Pour atteindre son objectif, André doit fréquenter davantage l'homme qu'il hait. Ce rapprochement favorise un approfondissement de ses relations filiales. Sa réflexion l'amène à être finalement heureux de cette descendance parce qu'il réalise qu'il a hérité de la fierté et de l'indépendance d'esprit de son père. Si, par ailleurs, la mère a toléré la violence d'un mari despote, c'est que derrière les apparences se cachait un véritable amour. En bonne catholique, elle a arrondi les angles pour que son rêve de jeunesse demeure une réalité, même dans la tourmente.

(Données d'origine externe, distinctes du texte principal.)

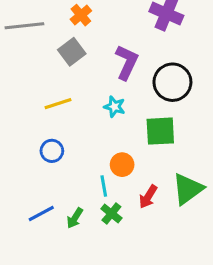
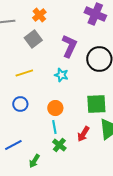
green square: (160, 131) -> (96, 104), moved
orange circle: (122, 165) -> (55, 108), moved
green arrow: (75, 218) -> (34, 161), moved

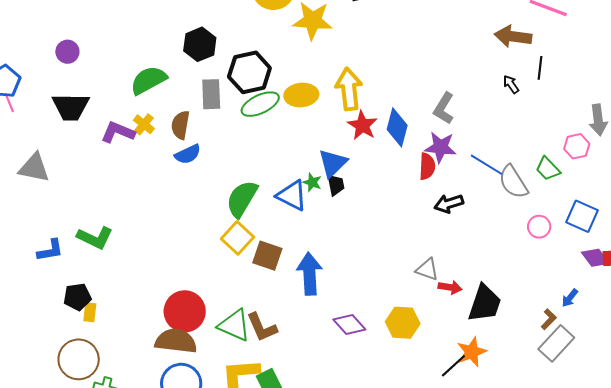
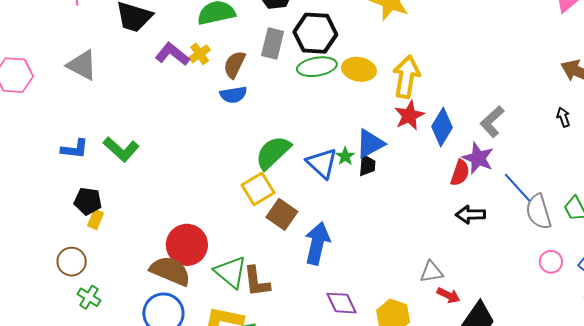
gray triangle: (427, 269) -> (431, 272), turned -45
brown circle: (79, 359) -> (72, 262), size x0.7

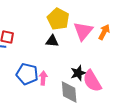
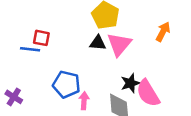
pink triangle: (83, 31) -> (119, 44), moved
pink arrow: (43, 78) -> (84, 101), moved

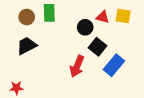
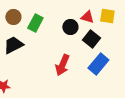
green rectangle: (49, 13) -> (35, 23), moved, turned 30
black square: (97, 47) -> (91, 39), moved

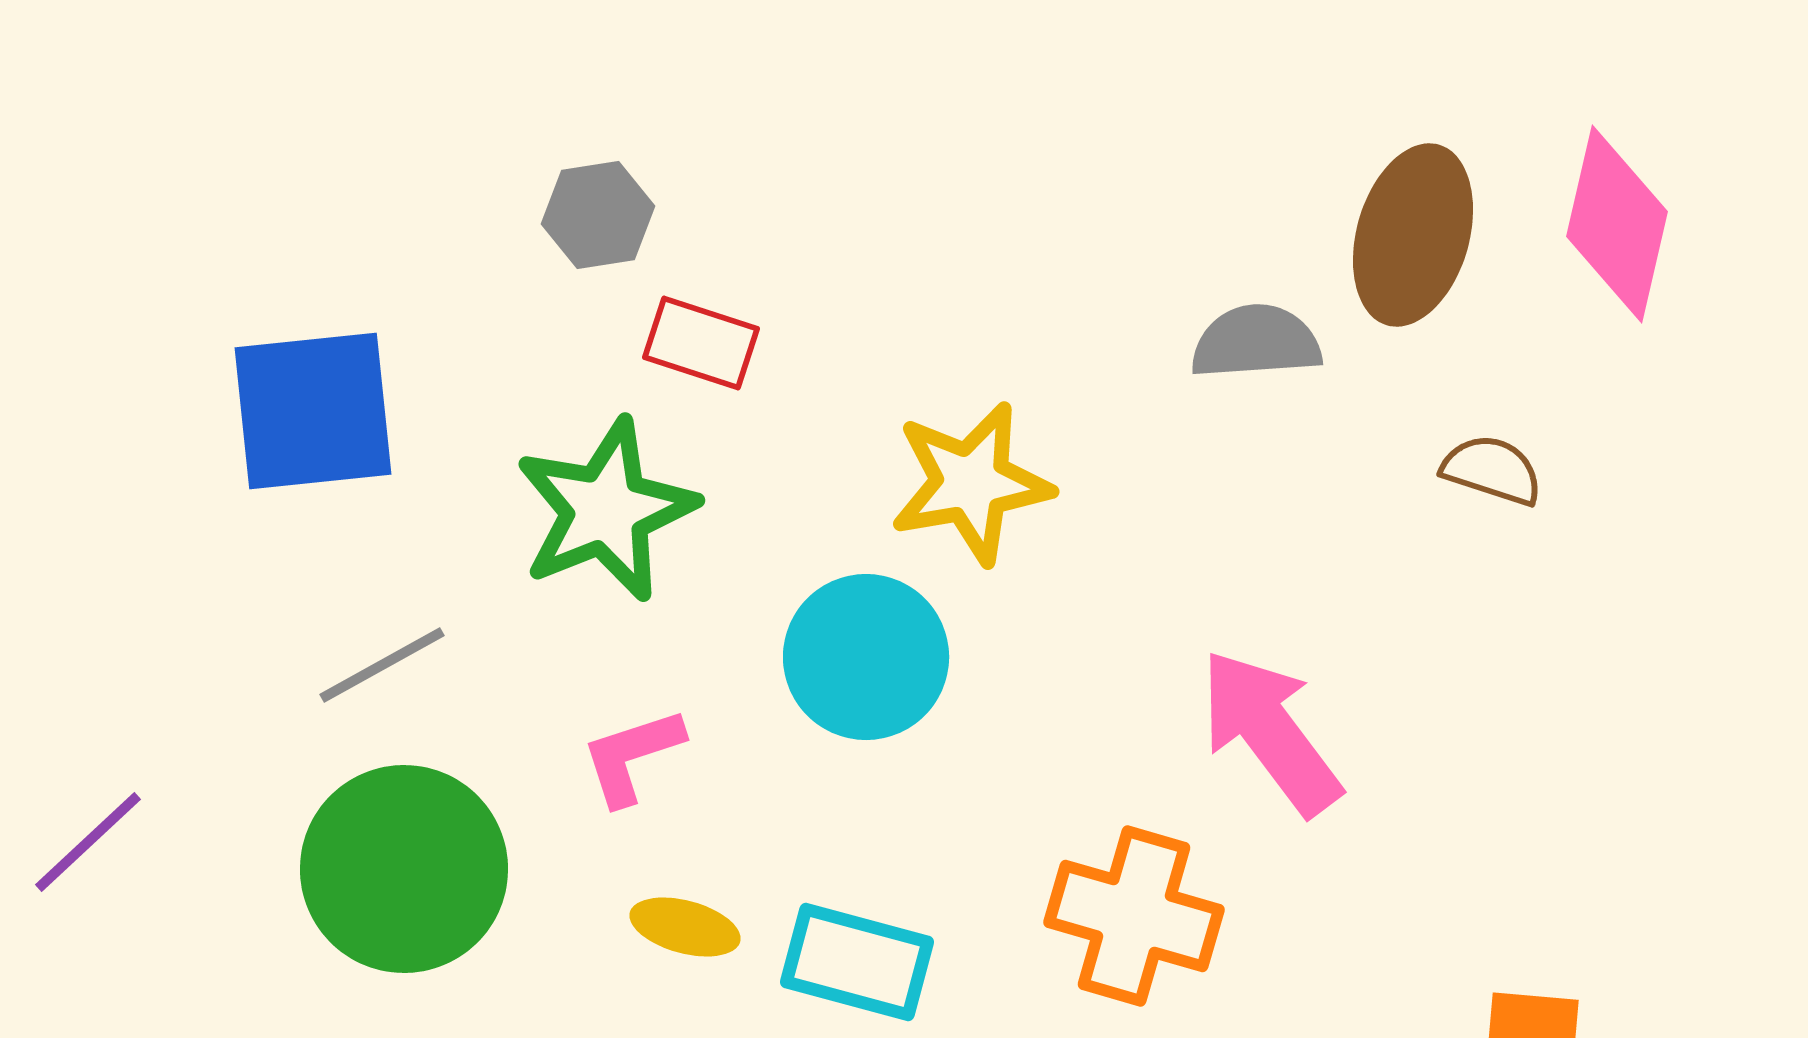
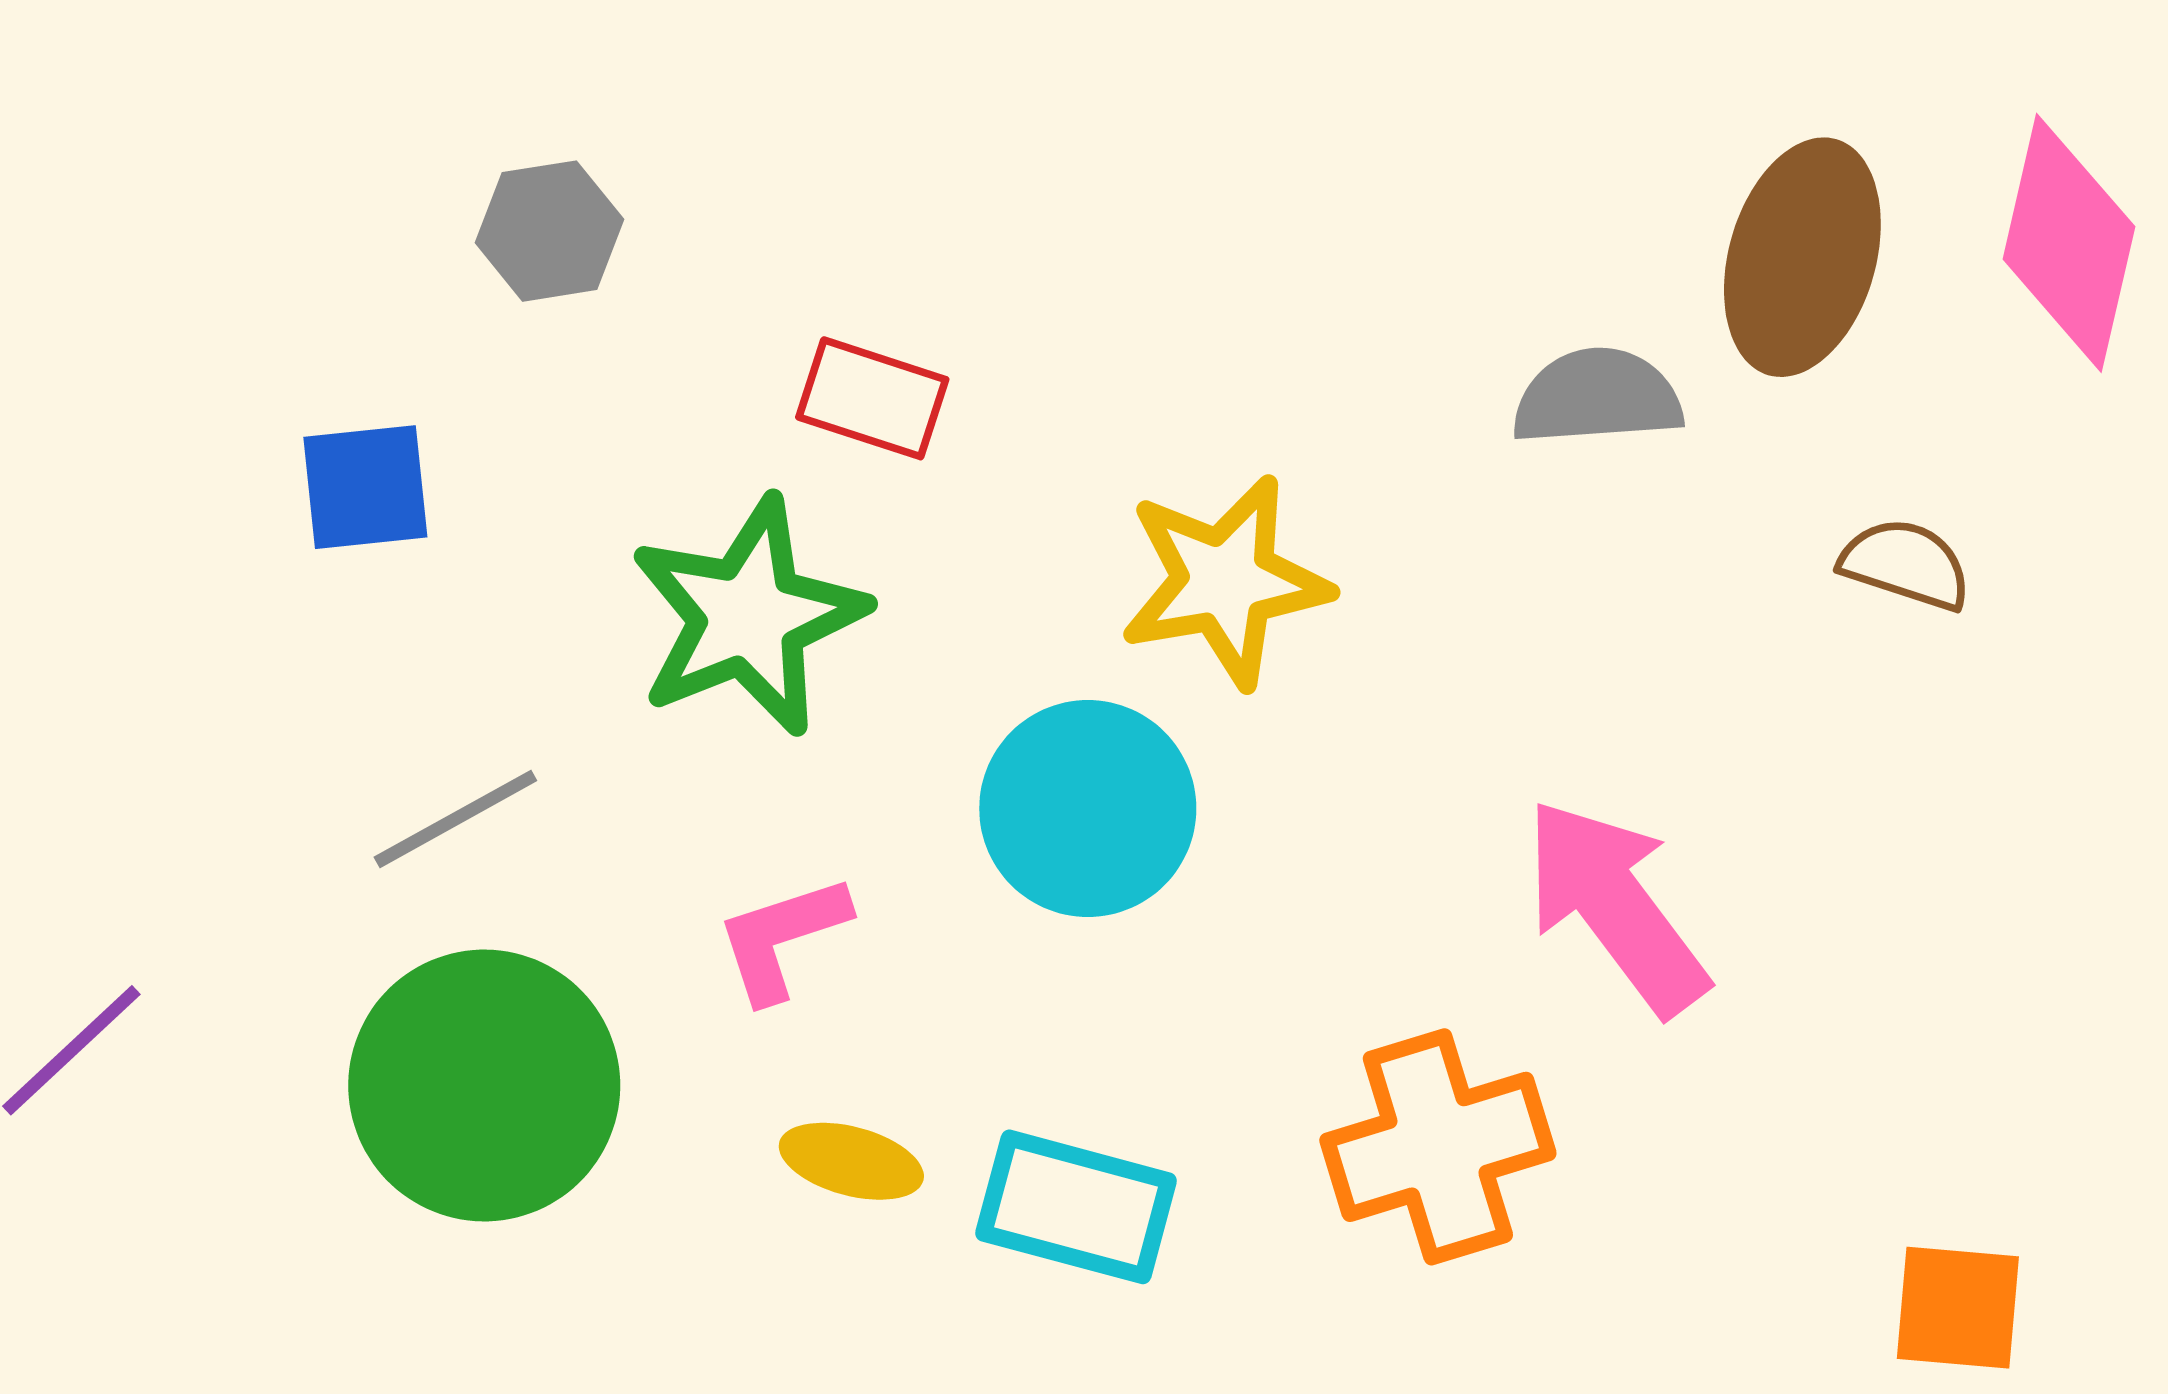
gray hexagon: (598, 215) -> (550, 231), moved
blue square: (313, 411) -> (365, 487), size x0.6
orange cross: (1134, 916) -> (1438, 1147), turned -33

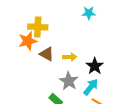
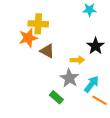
yellow arrow: (70, 57) -> (77, 60), moved
black star: (95, 66) -> (96, 46), moved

Telle la philosophie de Heidegger, ce roman renvoie à notre finalité. L'occulter soulage l'angoisse, mais le silence n'a rien d'éloquent quand il sert de refoulement aux sentiments. En somme, il s'agit d'une méditation infiniment triste et touchante, qui démasque les craintes, les préjugés et les clichés que nous entretenons à l'égard des conséquences funestes de la maladie. Cependant il ne faut pas être dupes de l'argutie de l'auteur pour défendre une thèse de casuiste, qui veut justifier un acte que d'aucuns jugeront répréhensible.